Why would a seller go through all of this, rather than just letting the foreclosure happen, especially since at the closing table the seller won’t be receiving funds? For two good reasons:

First, on a credit report a settlement looks bad. However, not nearly as bad as a foreclosure looks. A foreclosure can actually prevent future property ownership for many years. A settlement usually doesn’t. In a lender’s eye, a foreclosure is often viewed worse than a bankruptcy. Remember, foreclosing is a lenders last resort.

Second: After foreclosing, a lender(s) or lien holder will often attempt to recover their loss with a deficiency judgment. In a short sale, the settlement agreement can include forgiveness of this debt. And thanks to a new law, the IRS can even forgive the “paper gain” which until recently was considered unearned income and subject to taxation. OUCH!

These two reasons are enough for a distressed seller to cooperate to the fullest extent to achieve a successful short sale verses a foreclosure.

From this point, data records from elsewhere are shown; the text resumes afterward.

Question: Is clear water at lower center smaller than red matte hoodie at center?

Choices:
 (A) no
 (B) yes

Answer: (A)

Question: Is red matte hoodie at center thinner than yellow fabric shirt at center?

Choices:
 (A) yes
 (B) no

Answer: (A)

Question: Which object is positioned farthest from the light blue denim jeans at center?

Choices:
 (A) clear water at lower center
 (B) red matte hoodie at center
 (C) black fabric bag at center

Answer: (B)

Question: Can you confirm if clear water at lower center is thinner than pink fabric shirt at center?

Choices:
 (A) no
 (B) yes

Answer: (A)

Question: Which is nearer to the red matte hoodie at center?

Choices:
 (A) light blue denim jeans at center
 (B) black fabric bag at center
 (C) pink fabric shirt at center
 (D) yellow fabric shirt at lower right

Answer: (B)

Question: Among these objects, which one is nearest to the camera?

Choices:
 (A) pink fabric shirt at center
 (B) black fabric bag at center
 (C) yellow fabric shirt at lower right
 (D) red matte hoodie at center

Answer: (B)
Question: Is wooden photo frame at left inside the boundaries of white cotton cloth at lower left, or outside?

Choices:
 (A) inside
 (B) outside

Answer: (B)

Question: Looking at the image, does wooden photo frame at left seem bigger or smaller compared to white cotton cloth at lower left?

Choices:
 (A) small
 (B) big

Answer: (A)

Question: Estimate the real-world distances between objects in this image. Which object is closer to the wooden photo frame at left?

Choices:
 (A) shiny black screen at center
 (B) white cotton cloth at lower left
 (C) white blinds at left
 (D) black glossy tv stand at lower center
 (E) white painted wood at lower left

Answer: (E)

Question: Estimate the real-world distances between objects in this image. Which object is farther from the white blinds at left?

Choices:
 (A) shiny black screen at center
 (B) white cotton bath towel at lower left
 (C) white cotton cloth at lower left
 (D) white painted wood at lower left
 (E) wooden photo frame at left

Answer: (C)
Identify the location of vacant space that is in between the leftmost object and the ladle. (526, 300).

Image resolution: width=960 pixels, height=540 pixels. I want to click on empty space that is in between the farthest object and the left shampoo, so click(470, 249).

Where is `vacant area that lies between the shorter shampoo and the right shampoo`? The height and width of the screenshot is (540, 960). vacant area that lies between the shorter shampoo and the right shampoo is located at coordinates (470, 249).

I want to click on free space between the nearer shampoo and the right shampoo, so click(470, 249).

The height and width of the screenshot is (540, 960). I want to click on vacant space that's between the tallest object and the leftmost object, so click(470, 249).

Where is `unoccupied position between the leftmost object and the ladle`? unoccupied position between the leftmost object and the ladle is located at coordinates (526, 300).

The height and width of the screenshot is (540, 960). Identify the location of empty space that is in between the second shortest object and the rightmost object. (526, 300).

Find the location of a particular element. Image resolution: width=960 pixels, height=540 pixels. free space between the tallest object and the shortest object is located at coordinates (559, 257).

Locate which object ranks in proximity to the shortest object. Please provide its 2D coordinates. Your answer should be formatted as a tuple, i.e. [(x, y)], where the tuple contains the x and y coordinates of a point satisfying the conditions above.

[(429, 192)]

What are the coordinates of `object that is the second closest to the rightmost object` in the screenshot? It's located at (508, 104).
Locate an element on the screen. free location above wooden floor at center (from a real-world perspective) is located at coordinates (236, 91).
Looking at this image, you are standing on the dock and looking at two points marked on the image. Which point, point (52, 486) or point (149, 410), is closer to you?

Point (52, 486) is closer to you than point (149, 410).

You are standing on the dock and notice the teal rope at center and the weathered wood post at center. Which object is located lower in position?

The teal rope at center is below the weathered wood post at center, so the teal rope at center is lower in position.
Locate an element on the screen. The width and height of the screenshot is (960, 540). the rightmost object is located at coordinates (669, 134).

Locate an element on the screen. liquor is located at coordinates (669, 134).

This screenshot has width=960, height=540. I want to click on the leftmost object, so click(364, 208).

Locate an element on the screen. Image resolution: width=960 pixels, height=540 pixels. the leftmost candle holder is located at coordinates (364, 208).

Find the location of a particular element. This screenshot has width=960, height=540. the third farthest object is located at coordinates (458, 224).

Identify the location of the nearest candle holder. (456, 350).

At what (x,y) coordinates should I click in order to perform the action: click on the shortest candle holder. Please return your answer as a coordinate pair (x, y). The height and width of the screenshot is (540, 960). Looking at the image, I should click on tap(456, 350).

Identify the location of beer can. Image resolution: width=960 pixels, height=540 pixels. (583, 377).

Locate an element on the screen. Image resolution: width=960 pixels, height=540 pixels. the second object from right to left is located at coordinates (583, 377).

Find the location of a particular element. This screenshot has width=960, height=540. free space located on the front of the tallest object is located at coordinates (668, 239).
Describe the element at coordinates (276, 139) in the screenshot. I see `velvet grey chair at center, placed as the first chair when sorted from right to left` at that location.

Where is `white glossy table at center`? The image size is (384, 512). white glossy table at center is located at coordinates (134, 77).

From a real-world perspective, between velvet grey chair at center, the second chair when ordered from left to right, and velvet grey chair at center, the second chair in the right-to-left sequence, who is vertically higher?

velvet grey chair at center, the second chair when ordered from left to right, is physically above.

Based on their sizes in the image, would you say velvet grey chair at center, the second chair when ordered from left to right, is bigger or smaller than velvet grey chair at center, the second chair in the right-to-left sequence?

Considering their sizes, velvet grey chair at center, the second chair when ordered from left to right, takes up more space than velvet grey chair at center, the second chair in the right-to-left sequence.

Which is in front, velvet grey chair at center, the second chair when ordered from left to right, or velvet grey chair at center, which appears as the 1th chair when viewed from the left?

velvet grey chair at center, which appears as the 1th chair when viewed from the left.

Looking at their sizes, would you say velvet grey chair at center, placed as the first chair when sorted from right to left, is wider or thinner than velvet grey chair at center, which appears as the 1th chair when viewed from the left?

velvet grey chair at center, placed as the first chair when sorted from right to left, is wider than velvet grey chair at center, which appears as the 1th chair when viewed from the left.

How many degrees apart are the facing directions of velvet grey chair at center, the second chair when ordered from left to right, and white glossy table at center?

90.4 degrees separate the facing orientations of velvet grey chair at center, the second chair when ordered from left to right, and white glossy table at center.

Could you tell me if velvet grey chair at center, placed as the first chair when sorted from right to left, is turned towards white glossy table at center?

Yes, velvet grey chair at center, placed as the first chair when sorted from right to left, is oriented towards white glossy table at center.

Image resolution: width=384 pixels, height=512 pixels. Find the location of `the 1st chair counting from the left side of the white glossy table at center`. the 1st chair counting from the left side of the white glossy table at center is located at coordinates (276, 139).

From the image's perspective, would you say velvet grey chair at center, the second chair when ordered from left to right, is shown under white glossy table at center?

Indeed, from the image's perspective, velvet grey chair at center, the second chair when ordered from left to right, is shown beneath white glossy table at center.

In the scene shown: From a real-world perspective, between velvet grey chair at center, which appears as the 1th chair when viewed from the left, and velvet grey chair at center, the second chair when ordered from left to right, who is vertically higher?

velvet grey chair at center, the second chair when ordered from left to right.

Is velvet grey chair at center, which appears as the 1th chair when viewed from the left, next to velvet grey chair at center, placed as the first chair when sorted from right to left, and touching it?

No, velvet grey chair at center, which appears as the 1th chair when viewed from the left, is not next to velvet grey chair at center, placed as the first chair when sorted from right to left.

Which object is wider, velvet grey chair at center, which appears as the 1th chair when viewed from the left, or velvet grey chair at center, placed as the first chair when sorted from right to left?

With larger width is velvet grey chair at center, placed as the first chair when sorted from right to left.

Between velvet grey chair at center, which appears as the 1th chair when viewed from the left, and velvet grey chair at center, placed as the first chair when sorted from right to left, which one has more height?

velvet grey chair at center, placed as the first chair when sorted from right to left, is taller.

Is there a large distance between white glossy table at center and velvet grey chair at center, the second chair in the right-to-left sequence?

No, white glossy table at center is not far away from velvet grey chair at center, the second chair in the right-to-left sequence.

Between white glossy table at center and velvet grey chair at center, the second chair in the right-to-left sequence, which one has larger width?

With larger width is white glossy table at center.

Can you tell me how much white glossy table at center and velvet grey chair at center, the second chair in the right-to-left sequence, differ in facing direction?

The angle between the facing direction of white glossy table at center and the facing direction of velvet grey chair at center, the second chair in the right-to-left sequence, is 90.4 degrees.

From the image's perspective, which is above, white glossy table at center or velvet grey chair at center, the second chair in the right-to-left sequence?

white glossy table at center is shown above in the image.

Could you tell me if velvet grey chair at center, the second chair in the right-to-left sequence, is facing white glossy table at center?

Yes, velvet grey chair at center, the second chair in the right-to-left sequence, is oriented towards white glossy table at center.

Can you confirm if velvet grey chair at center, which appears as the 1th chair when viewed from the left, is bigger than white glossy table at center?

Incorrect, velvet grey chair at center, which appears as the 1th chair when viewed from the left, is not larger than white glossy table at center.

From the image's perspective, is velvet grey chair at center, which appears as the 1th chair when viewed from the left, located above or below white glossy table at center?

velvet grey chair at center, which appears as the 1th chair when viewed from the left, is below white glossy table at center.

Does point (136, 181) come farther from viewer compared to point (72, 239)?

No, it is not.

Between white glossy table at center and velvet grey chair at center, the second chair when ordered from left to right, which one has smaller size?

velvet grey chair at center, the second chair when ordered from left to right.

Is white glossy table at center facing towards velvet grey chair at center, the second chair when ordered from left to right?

Now the most asked question of all: “How much should a buyer offer in a short sale”? While it’s true that a buyer can make some insane, low-ball offer, it usually will be rejected because foreclosing then becomes a better option. I’ve found in most cases a 10-15 percent discount from current market value will be acceptable.

Current market value is almost always determined by a state certified appraisal ordered by the lender(s) although sometimes a lender will accept a CMA (Comparative Market Analysis). The hard truth is that no lender is going to simply rubber stamp your offer.

So here is a secret that will make reading this article worth it. Before making a short sale offer, get either a third party CMA or appraisal so you will have a defensible basis from which to take a discount. For an offer to be accepted, all lenders and lien holders will have to be convinced (sold) that your offer has a benefit to THEM. So start off right with proper documentation.

Short sale buyers will need patience as the process can take months and often doesn’t succeed. The good news is that you will have both time and access to fully inspect the property and time to secure financing if needed. Finally, you’ll receive clear title with title insurance at closing.

In conclusion; short sales take time, require exceptional skill and the full cooperation of everyone involved. But they benefit everyone; the seller, lien holders and the buyer, making it all worthwhile.